Un projet français capable de séduire des pontes du CAC 40 pour exploiter une mine de bauxite en Guinée tourne au vinaigre : entre paradis fiscaux et corruption, dictature tropicale et néocolonialisme, récit d’un incroyable scandale, au cœur d’une Françafrique qui ne veut pas mourir.

En 2013, un jeune entrepreneur français, Romain Girbal, acquiert de manière douteuse un permis d’exploitation d’un gisement de bauxite en Guinée.

En 2015, Girbal crée en France l’Alliance minière responsable (AMR), qui devait révolutionner le secteur minier par des pratiques éthiques et respectueuses de l’environnement. Le projet a séduit l’ancien ministre socialiste Arnaud Montebourg, qui a ouvert à Girbal son carnet d’adresses, et lui a permis de faire entrer au capital de l’AMR Anne Lauvergeon ou encore Xavier Niel.

Mais très vite, l’entreprise française se montre incapable de lever les fonds nécessaires à l’exploitation de la mine. Elle va alors céder de manière déguisée son gisement à une entreprise à capitaux majoritairement chinois, la Société minière de Boké (SMB). La SMB est cornaquée par des proches du président guinéen, Alpha Condé. De plus, elle pollue allégrement l’environnement et appauvrit les populations locales.

Les bénéfices de la cession du gisement de bauxite, qui se chiffrent en plusieurs dizaines de millions d’euros (certains parlent même d’un montant total de 171 millions d’euros), se perdent dans les paradis fiscaux. En exclusivité pour l’enquête du Média, Arnaud Montebourg fait part de sa colère et de ses soupçons : d’après lui, cet argent aurait pu enrichir le clan d’Alpha Condé. Un dictateur qui multiplie les violences à l’égard de sa population et se trouve dans le viseur de la Cour Pénale Internationale.

Il était une fois… un père inquiet pour son fiston chéri. On s’imagine déjà le feuilleton TV, dégoulinant de sentiments mièvres et de publicités pour monte-escalier, sur lequel on s’empresserait de zapper, un après-midi de confinement, affalé en slip kangourou sur son canapé. Pourtant, rien ne le présage, surtout pas les premières lignes de cet article, mais nous sommes à l’aube d’une des plus extravagantes affaires de corruption qui ait jamais secoué la République de Guinée. A l’époque, le papa-poule et son fils prodigue n’en savent rien encore.

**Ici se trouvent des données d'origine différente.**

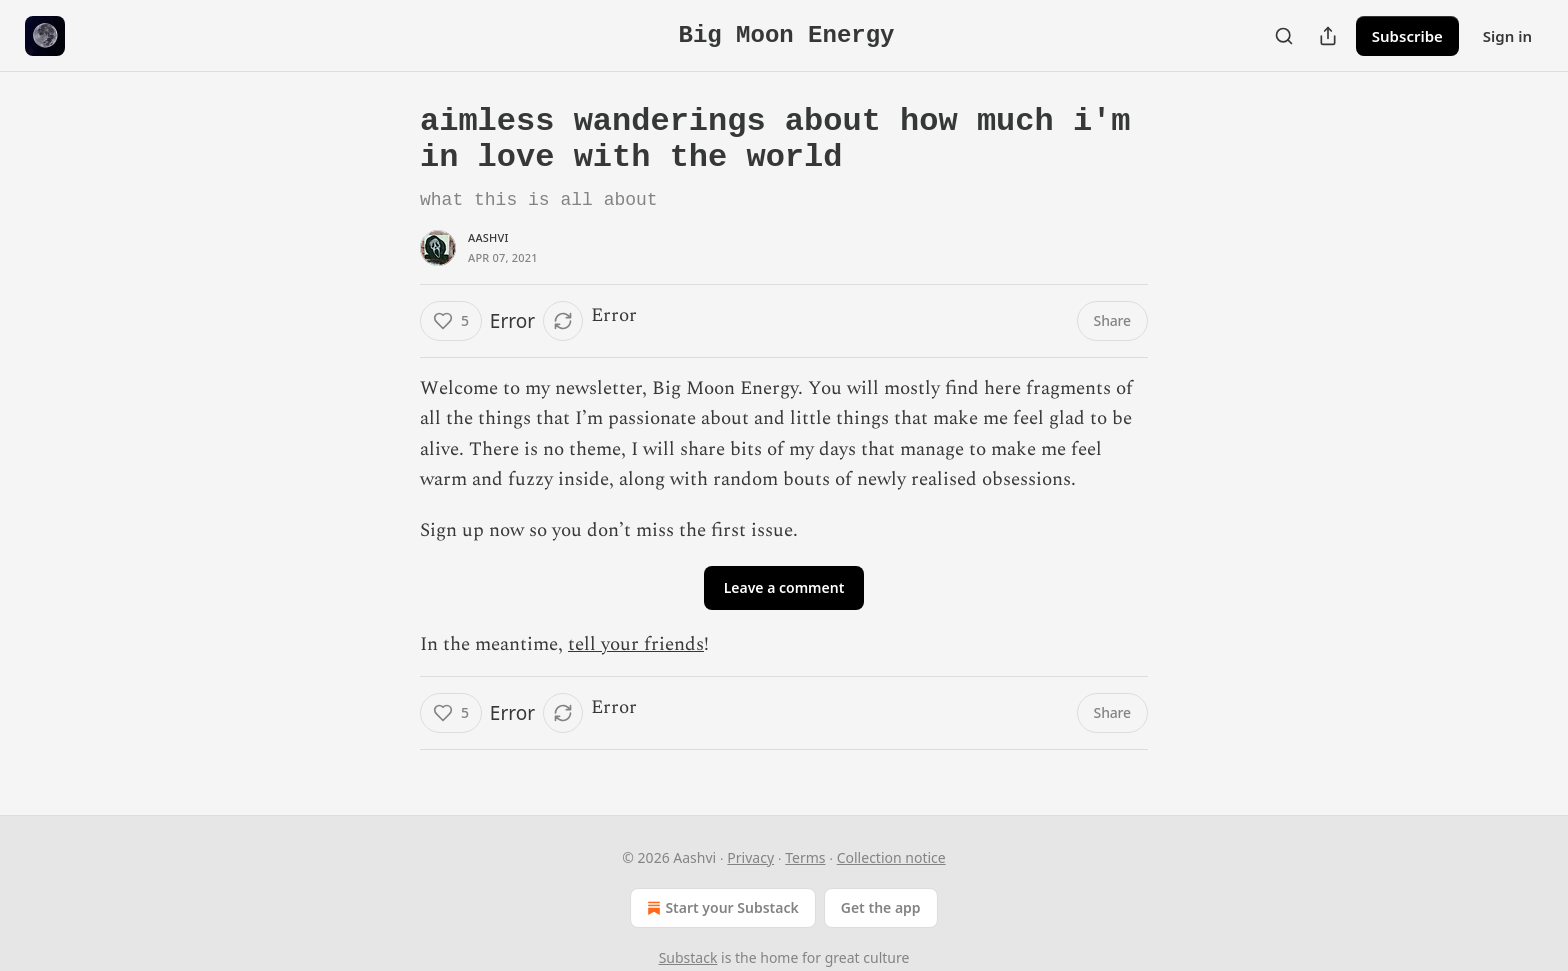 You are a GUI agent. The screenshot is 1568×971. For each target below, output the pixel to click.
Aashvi (488, 237)
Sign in (1507, 36)
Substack (688, 957)
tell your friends (636, 644)
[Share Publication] (1328, 36)
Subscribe (1407, 36)
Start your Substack (720, 908)
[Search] (1284, 36)
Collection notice (891, 857)
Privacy (750, 857)
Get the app (881, 907)
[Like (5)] (451, 321)
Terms (805, 857) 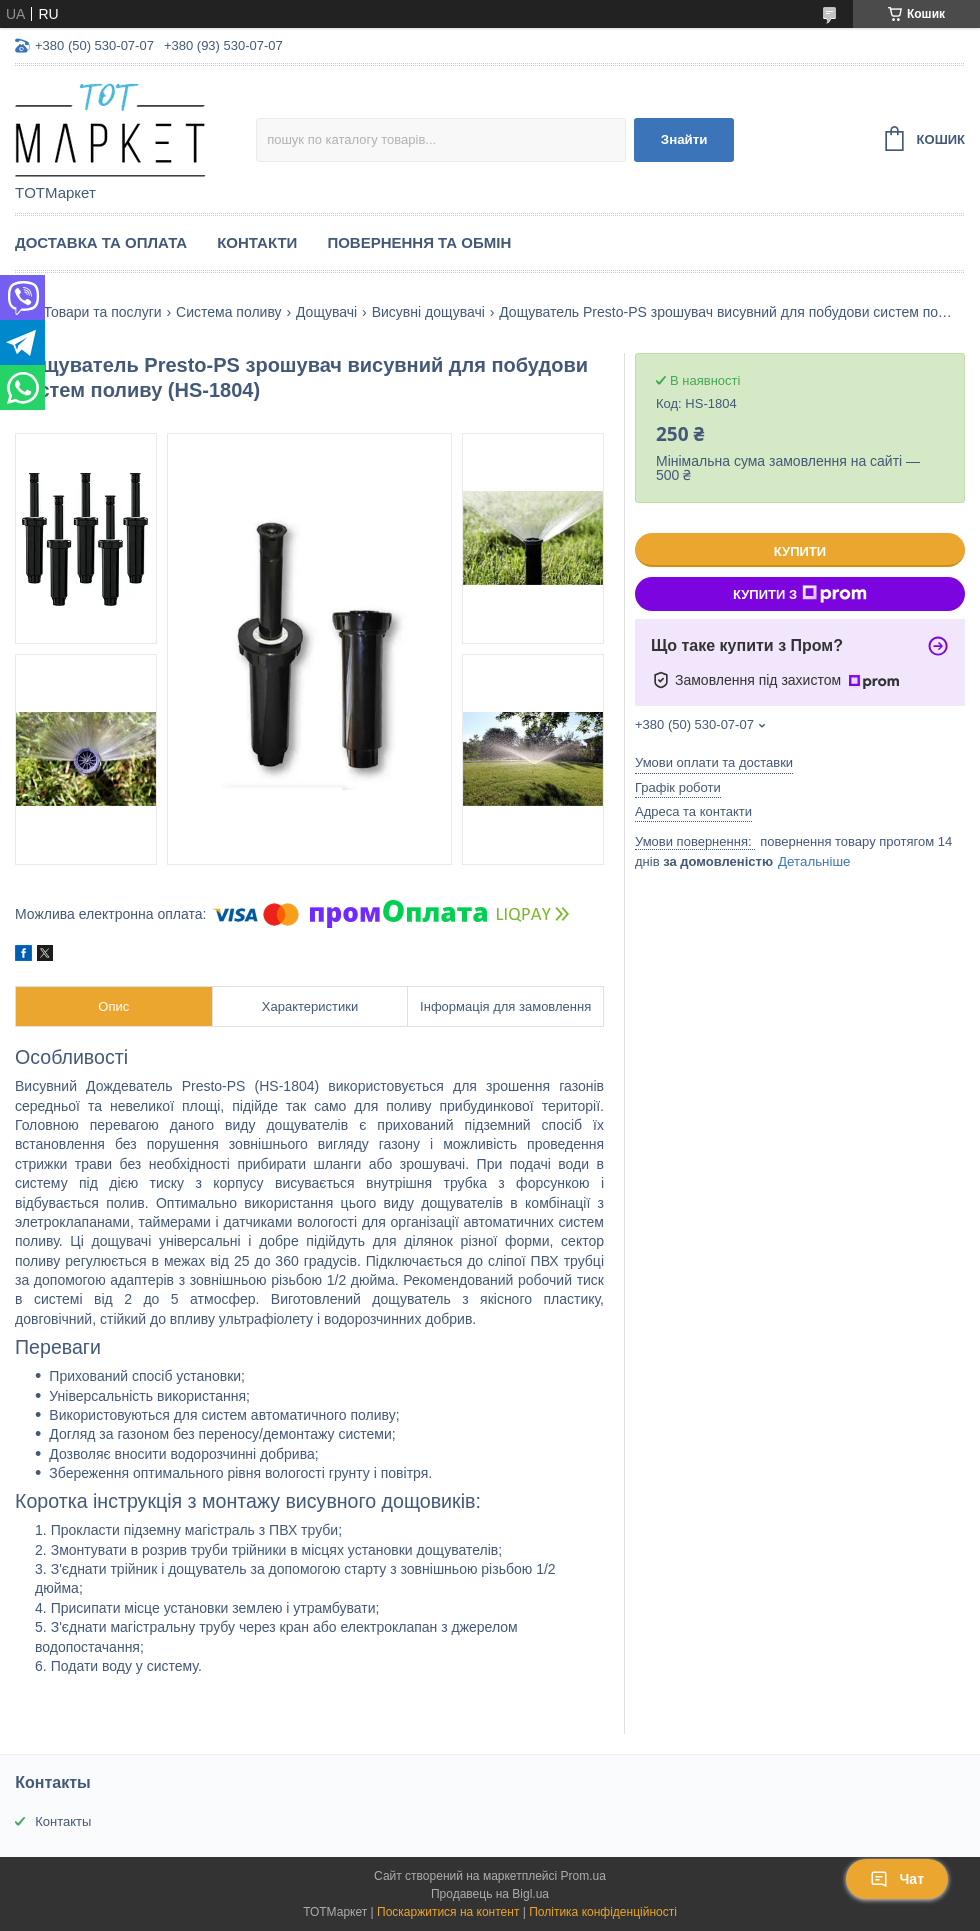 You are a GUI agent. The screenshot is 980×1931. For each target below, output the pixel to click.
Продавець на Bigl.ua (490, 1894)
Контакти (257, 242)
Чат (897, 1879)
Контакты (63, 1821)
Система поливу (228, 312)
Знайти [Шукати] (684, 139)
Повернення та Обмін (419, 242)
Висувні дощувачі (428, 312)
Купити (800, 551)
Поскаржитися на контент (448, 1912)
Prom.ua (583, 1876)
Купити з (800, 594)
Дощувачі (326, 312)
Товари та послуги (102, 312)
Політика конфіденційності (603, 1912)
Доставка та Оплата (101, 242) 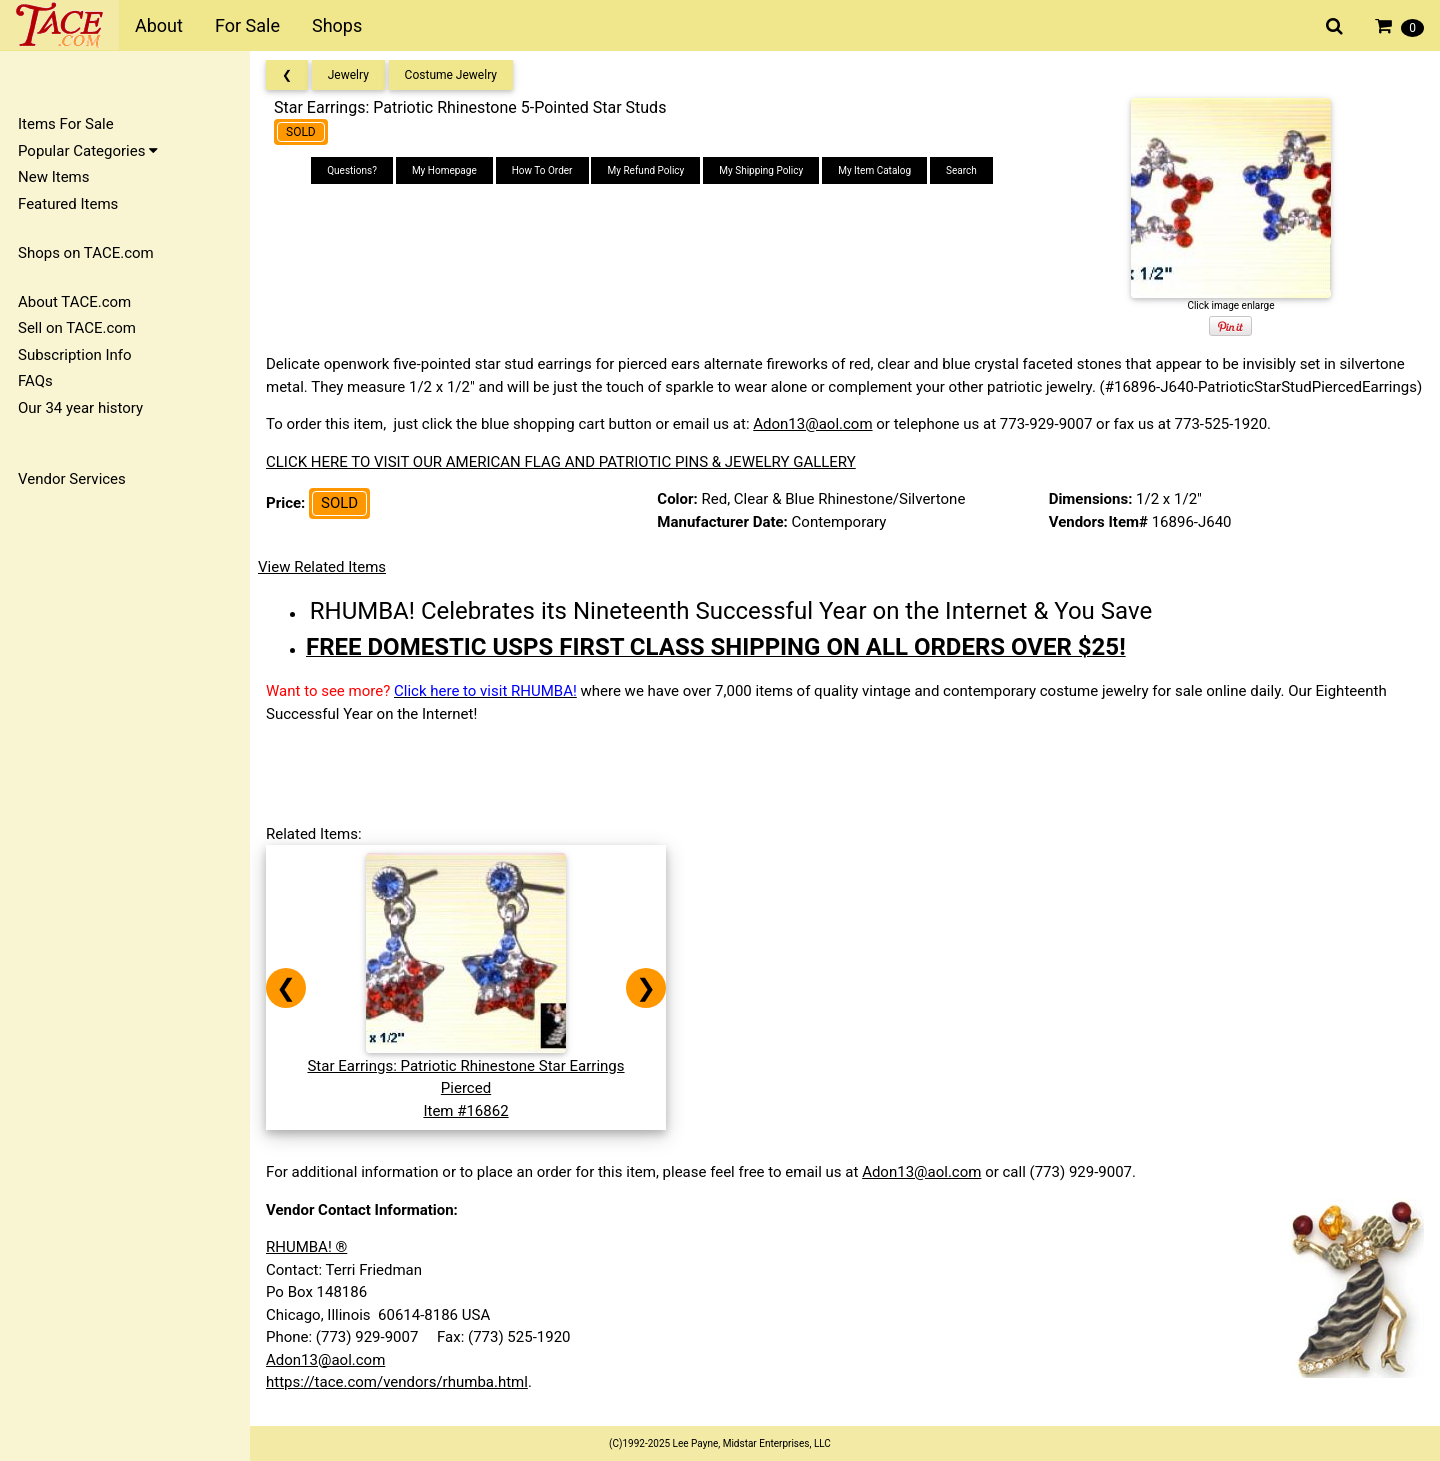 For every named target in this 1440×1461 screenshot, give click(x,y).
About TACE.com (74, 302)
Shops (337, 25)
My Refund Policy (645, 170)
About (159, 25)
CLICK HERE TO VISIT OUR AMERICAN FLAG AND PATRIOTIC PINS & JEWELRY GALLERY (561, 462)
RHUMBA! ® (306, 1247)
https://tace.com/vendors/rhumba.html (397, 1382)
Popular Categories (88, 151)
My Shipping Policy (761, 170)
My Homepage (444, 170)
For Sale (247, 25)
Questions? (352, 170)
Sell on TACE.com (77, 328)
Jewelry (348, 75)
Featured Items (68, 204)
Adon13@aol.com (812, 424)
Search (961, 170)
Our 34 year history (80, 408)
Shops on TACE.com (86, 253)
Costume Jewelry (451, 75)
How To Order (542, 170)
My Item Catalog (874, 170)
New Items (53, 177)
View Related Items (322, 567)
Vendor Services (72, 479)
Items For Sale (66, 124)
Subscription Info (75, 355)
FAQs (35, 381) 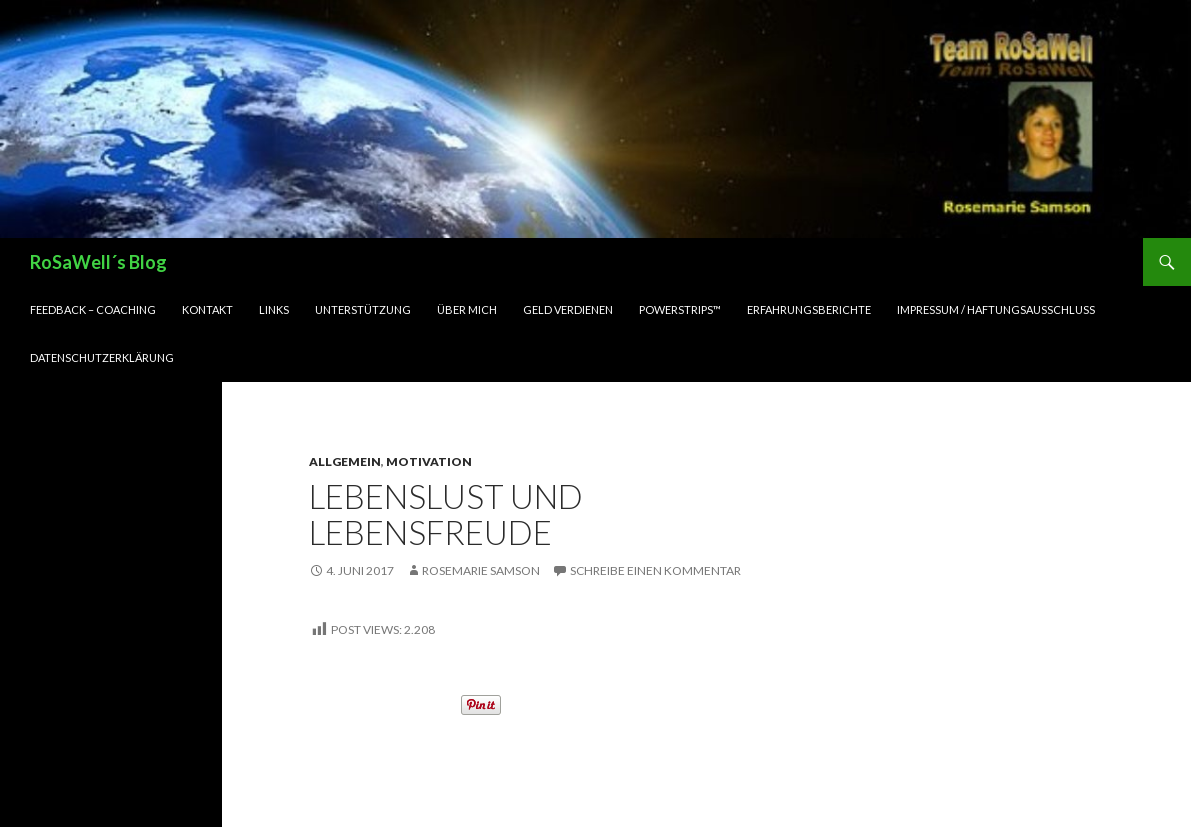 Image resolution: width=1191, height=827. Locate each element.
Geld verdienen (587, 310)
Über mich (481, 310)
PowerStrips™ (709, 310)
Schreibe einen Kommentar (675, 571)
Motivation (423, 462)
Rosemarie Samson (488, 571)
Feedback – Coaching (95, 310)
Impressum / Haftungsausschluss (1046, 310)
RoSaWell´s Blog (102, 262)
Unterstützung (374, 310)
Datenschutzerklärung (105, 358)
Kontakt (213, 310)
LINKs (282, 310)
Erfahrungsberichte (848, 310)
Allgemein (344, 462) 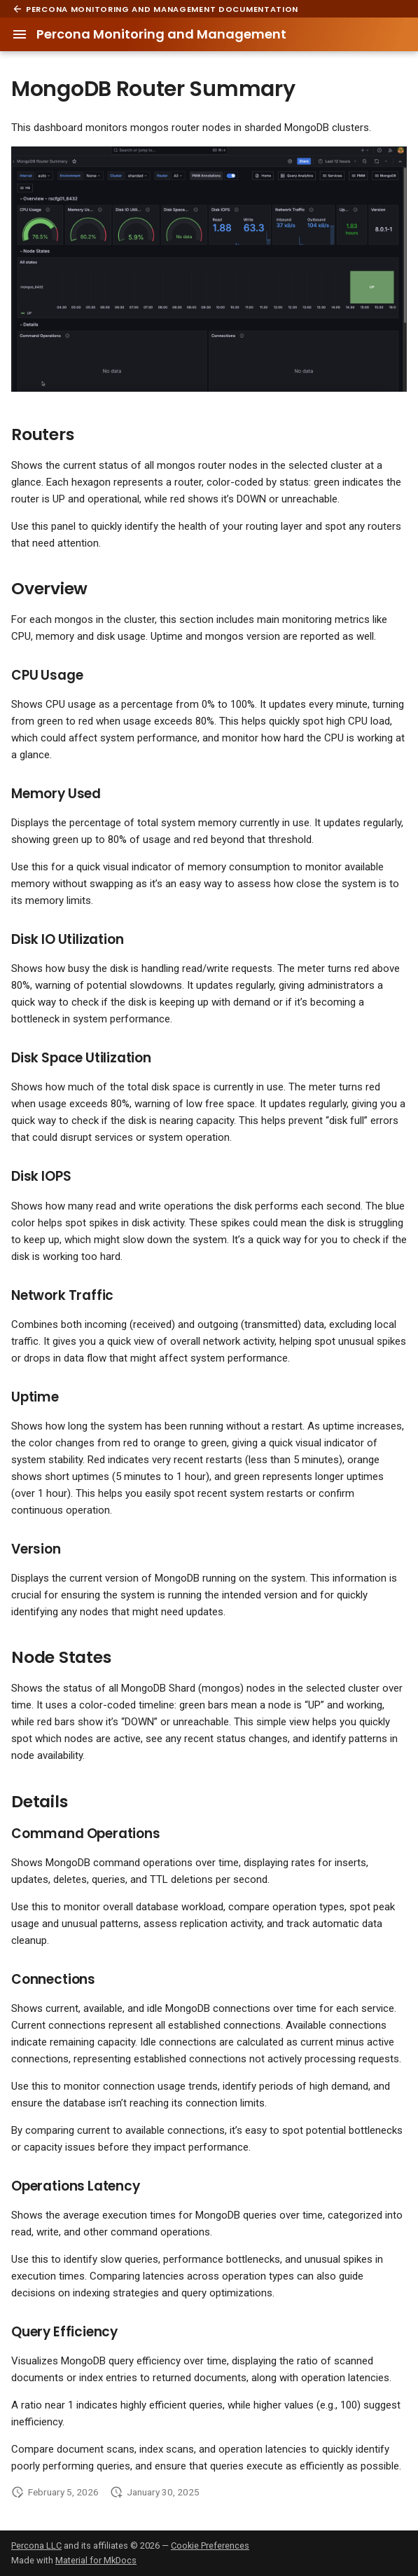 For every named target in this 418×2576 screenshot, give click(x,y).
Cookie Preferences (210, 2545)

Jean-Louis Girbal, un ancien de l’ambassade de France à Conakry, haut-gradé de la police à la retraite, tente juste de remettre son fils Romain sur le droit chemin. Le pire, c’est que le gamin est tout sauf bête. Il a même obtenu un master à HEC en 2007. Mais depuis, Romain papillonne. Pour arrondir ses fins de mois, Romain Girbal fait des photos de charme. À Londres, avec sa bouille de Rastignac et sa carrure de nageur est-allemand, on l’a surnommé « le mannequin français le plus chaud du Royaume-Uni ». Et même si son père a dû se ronger les sangs pour lui, il faut reconnaître qu’au tournant des années 2010, Romain a une façon plutôt originale de rater sa vie.

Success story

Quand on lui parle de Romain Girbal, l’ancien vice-président du patronat guinéen Aboubacar Danfakha manque la crise d’apoplexie. En 2012, il fait une fleur au papa Girbal en embauchant Romain dans la société où ils sont co-actionnaires, Tifa Guinée. Romain n’arrive pas en terre inconnue. Il a passé une partie de son enfance à Conakry, sur cette langue de terre qui lèche l’océan, animée autant qu’embouteillée.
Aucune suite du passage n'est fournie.